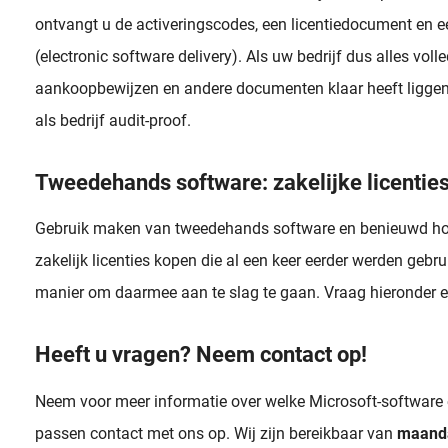
ontvangt u de activeringscodes, een licentiedocument en ee
(electronic software delivery). Als uw bedrijf dus alles voll
aankoopbewijzen en andere documenten klaar heeft liggen
als bedrijf audit-proof.
Tweedehands software: zakelijke licentie
Gebruik maken van tweedehands software en benieuwd hoe 
zakelijk licenties kopen die al een keer eerder werden gebruik
manier om daarmee aan te slag te gaan. Vraag hieronder e
Heeft u vragen? Neem contact op!
Neem voor meer informatie over welke Microsoft-software en
passen contact met ons op. Wij zijn bereikbaar van
maanda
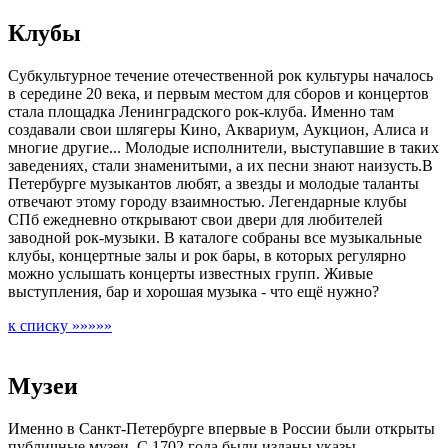
Клубы
Субкультурное течение отечественной рок культуры началось
в середине 20 века, и первым местом для сборов и концертов
стала площадка Ленинградского рок-клуба. Именно там
создавали свои шлягеры Кино, Аквариум, Аукцион, Алиса и
многие другие... Молодые исполнители, выступавшие в таких
заведениях, стали знаменитыми, а их песни знают наизусть.В
Петербурге музыкантов любят, а звезды и молодые таланты
отвечают этому городу взаимностью. Легендарные клубы
СПб ежедневно открывают свои двери для любителей
заводной рок-музыки. В каталоге собраны все музыкальные
клубы, концертные залы и рок бары, в которых регулярно
можно услышать концерты известных групп. Живые
выступления, бар и хорошая музыка - что ещё нужно?
к списку »»»»»
Музеи
Именно в Санкт-Петербурге впервые в России были открыты
публичные музеи. С 1702 года были изданы указы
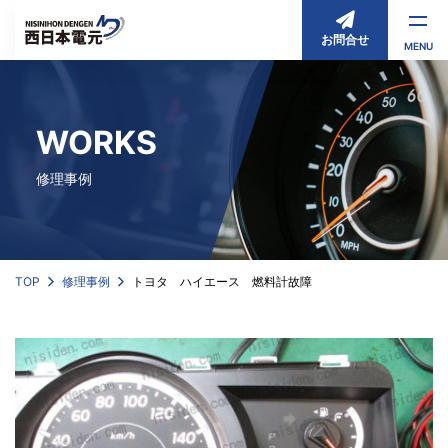
お問合せ
MENU
WORKS
修理事例
TOP
修理事例
トヨタ ハイエース 燃料計故障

^^^^^^^^

ACTIVITY:
Set the listing down verbatim, excluding pictures.

PROBLEM SOLUTION:
ontvangt u de activeringscodes, een licentiedocument en ee
(electronic software delivery). Als uw bedrijf dus alles voll
aankoopbewijzen en andere documenten klaar heeft liggen
als bedrijf audit-proof.
Tweedehands software: zakelijke licentie
Gebruik maken van tweedehands software en benieuwd hoe 
zakelijk licenties kopen die al een keer eerder werden gebruik
manier om daarmee aan te slag te gaan. Vraag hieronder e
Heeft u vragen? Neem contact op!
Neem voor meer informatie over welke Microsoft-software en
passen contact met ons op. Wij zijn bereikbaar van
maanda
Клубы
Субкультурное течение отечественной рок культуры началось
в середине 20 века, и первым местом для сборов и концертов
стала площадка Ленинградского рок-клуба. Именно там
создавали свои шлягеры Кино, Аквариум, Аукцион, Алиса и
многие другие... Молодые исполнители, выступавшие в таких
заведениях, стали знаменитыми, а их песни знают наизусть.В
Петербурге музыкантов любят, а звезды и молодые таланты
отвечают этому городу взаимностью. Легендарные клубы
СПб ежедневно открывают свои двери для любителей
заводной рок-музыки. В каталоге собраны все музыкальные
клубы, концертные залы и рок бары, в которых регулярно
можно услышать концерты известных групп. Живые
выступления, бар и хорошая музыка - что ещё нужно?
к списку »»»»»
Музеи
Именно в Санкт-Петербурге впервые в России были открыты
публичные музеи. С 1702 года были изданы указы
お問合せ
MENU
WORKS
修理事例
TOP
修理事例
トヨタ ハイエース 燃料計故障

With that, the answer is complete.